→ Assignment:
The answer is to contain only the line containing "Shipping Policy" and the lines after it through the last one, each reproduced exactly as it appears below.

→ Dataset records:
--- --- ---

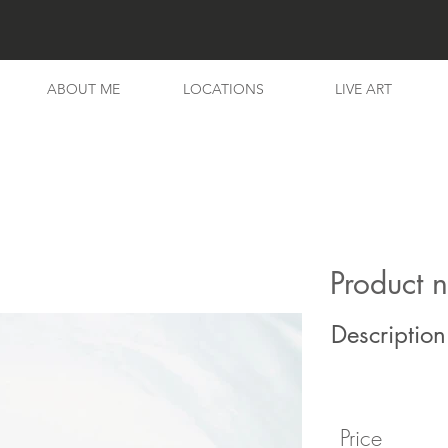
ABOUT ME
LOCATIONS
LIVE ART
Product 
Description
Price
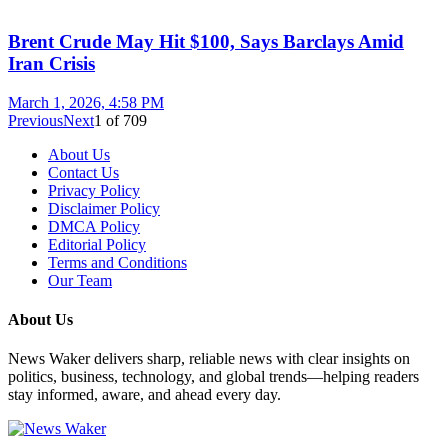
Brent Crude May Hit $100, Says Barclays Amid
Iran Crisis
March 1, 2026, 4:58 PM
Previous
Next
1
of
709
About Us
Contact Us
Privacy Policy
Disclaimer Policy
DMCA Policy
Editorial Policy
Terms and Conditions
Our Team
About Us
News Waker delivers sharp, reliable news with clear insights on
politics, business, technology, and global trends—helping readers
stay informed, aware, and ahead every day.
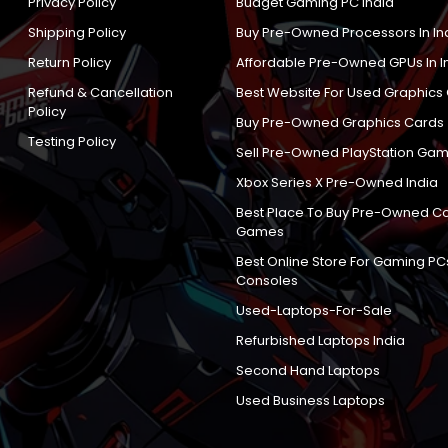
Privacy Policy
Budget Gaming PC India
Shipping Policy
Buy Pre-Owned Processors In In
Return Policy
Affordable Pre-Owned GPUs In I
Refund & Cancellation
Best Website For Used Graphics
Policy
Buy Pre-Owned Graphics Cards
Testing Policy
Sell Pre-Owned PlayStation Gam
Xbox Series X Pre-Owned India
Best Place To Buy Pre-Owned C
Games
Best Online Store For Gaming PC
Consoles
Used-Laptops-For-Sale
Refurbished Laptops India
Second Hand Laptops
Used Business Laptops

--- --- ---

→ Solution to this task:
Shipping Policy
Buy Pre-Owned Processors In In
Return Policy
Affordable Pre-Owned GPUs In I
Refund & Cancellation
Best Website For Used Graphics
Policy
Buy Pre-Owned Graphics Cards
Testing Policy
Sell Pre-Owned PlayStation Gam
Xbox Series X Pre-Owned India
Best Place To Buy Pre-Owned C
Games
Best Online Store For Gaming PC
Consoles
Used-Laptops-For-Sale
Refurbished Laptops India
Second Hand Laptops
Used Business Laptops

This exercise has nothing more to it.